Microsoft was unable to withdraw its new WizardLM 2 model from public access


Reaction score
"GPT-4 killer" hastily erased from the network, but the Internet remembers everything…

Last week, Microsoft researchers introduced WizardLM 2 — one of the most powerful open source large language models (LLMs). However, shortly after the publication appeared, the company hastily removed it from the Internet. According to the developers themselves, this happened because they missed the necessary stage of toxicity testing before releasing the model to the public.

A remote message from the developers of WizardLM 2 stated that the model represents "the next generation of advanced large language models, improved for complex chats, multilingual systems, reasoning, and agency tasks." Unlike other models that were trained on publicly available data from the Internet or scientific journals, the developers of WizardLM 2 trained their brainchild on synthetic data created by other AI models.

In theory, this approach was supposed to make the new LLM from Microsoft safer, but since the developers did not have time to check it properly, according to all the company's directives, the model was "withdrawn" from public access.

Despite the quick removal, some users managed to download LLM and put it on the Github and Hugging Face platforms.
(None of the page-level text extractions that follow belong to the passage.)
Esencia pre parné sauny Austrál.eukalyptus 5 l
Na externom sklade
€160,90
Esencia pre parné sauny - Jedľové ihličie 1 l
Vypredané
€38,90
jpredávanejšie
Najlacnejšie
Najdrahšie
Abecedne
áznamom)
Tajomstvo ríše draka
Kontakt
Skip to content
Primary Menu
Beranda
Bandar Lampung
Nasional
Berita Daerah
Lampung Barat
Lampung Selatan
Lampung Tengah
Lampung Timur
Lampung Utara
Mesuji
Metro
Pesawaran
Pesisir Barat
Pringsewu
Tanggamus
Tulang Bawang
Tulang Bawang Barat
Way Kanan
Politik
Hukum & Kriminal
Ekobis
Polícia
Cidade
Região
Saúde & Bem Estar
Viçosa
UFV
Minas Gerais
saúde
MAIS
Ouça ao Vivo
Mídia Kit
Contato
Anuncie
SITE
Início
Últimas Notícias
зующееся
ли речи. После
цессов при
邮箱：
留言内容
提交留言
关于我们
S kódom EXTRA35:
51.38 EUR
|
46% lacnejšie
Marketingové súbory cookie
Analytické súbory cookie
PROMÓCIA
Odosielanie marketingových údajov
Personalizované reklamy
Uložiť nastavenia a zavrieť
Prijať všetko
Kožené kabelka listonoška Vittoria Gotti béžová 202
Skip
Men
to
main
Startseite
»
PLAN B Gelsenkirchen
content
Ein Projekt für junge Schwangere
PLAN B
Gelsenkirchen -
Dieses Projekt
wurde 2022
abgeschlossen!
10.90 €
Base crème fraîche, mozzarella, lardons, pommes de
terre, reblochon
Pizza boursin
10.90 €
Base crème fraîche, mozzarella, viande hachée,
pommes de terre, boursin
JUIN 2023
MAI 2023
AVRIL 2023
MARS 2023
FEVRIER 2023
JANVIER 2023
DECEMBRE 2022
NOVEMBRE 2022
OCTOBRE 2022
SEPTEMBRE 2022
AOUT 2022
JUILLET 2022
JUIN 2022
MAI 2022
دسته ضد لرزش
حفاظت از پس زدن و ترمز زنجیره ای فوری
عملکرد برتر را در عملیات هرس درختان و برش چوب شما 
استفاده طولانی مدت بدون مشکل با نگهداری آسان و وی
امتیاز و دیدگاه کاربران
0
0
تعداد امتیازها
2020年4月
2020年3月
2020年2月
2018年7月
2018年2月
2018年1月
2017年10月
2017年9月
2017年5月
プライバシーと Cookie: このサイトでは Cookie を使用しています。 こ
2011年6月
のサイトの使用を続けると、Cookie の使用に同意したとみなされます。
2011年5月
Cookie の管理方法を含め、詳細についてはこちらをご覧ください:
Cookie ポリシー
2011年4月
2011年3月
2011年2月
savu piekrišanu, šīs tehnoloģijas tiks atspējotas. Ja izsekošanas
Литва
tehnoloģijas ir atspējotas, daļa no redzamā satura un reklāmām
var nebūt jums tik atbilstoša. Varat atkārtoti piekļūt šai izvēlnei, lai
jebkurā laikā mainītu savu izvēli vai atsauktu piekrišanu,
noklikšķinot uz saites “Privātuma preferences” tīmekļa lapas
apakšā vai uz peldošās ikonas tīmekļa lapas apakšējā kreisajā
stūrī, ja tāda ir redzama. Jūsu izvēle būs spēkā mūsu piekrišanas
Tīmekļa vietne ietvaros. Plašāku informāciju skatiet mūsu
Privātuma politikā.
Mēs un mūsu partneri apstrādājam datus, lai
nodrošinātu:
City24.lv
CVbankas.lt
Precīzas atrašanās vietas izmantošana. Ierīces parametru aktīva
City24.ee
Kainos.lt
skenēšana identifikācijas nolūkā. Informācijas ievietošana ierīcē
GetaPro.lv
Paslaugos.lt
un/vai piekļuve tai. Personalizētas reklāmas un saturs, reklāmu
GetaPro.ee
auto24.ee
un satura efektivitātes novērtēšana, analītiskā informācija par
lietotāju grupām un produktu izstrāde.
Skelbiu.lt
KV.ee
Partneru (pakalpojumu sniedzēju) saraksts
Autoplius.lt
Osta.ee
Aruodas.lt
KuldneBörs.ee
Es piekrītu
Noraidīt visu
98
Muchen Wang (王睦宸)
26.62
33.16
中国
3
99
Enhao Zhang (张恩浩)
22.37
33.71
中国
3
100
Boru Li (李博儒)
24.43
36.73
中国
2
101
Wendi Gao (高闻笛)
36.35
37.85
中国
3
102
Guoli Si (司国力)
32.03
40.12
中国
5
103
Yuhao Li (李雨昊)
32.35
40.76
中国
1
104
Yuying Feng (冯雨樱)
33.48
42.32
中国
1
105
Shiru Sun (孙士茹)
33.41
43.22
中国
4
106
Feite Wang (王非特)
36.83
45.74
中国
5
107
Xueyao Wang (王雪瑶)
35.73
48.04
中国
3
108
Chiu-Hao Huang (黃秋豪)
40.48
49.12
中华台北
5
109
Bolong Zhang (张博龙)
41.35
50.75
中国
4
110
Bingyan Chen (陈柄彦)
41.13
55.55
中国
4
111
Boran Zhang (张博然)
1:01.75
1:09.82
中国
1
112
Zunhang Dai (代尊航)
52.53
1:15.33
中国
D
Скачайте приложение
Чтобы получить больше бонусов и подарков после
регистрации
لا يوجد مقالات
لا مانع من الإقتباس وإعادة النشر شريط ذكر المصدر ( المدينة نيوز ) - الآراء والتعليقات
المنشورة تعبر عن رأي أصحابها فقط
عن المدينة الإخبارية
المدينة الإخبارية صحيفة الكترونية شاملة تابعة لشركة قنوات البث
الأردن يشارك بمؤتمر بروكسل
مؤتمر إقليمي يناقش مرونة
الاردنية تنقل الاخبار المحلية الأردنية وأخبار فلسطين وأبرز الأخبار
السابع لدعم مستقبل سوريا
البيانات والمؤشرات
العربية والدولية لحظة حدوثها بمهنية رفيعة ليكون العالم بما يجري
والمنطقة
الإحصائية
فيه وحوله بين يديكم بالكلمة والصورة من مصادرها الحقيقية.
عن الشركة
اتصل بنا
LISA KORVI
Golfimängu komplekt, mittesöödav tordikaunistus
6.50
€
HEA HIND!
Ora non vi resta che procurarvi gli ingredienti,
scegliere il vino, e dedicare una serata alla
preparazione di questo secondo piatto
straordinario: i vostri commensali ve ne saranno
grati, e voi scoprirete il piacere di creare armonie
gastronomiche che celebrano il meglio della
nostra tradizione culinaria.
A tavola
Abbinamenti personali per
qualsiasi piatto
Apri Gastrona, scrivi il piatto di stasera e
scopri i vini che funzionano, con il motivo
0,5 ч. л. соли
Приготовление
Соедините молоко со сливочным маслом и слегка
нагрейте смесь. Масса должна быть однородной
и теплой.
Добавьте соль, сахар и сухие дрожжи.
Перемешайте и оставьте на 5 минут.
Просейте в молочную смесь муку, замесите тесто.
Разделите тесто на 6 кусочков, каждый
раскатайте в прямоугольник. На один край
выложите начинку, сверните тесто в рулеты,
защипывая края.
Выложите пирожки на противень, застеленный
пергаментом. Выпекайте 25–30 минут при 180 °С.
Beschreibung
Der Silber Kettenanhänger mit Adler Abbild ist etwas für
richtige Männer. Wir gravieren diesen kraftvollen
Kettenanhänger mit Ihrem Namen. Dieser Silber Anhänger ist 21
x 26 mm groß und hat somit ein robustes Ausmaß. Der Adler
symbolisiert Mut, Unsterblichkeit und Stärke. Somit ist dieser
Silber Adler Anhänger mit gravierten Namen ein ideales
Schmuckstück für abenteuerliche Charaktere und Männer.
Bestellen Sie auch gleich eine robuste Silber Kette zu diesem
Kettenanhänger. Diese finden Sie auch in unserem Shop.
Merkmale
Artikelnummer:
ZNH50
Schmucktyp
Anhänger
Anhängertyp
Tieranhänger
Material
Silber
Thus, the model, which according to Microsoft was not ready for wide distribution, is now still freely available. As the saying goes, what once gets on the Internet stays there forever. Microsoft, according to the classic, declined to comment on the incident.

The developers themselves posted the following message on April 16: "We are very sorry. It's been a long time since the model was last released, so we weren't familiar with the new release process: we accidentally missed the toxicity testing phase. We will soon complete this test and re-release the model. Don't worry, thank you for your concern and understanding."

The WizardLM 2 pages on Github and Hugging Face are still unavailable, but the model is easily found in several copy branches on the same platforms.

Using the MT-Bench method, which automatically evaluates the performance of large language models, Microsoft researchers found that WizardLM 2 shows highly competitive results compared to the most modern closed developments, such as GPT-4-Turbo and Claude-3. Theoretically, the new model can really become a "killer" of sensational models from OpenAI and Anthropic.

It is not yet known for certain whether the new model from Microsoft is really capable of generating malicious and even "toxic" responses, or whether the company removed it only because of the lack of verification of these aspects. However, the fact remains that the company failed to control the spread of the new AI model, which it considered not ready for public use.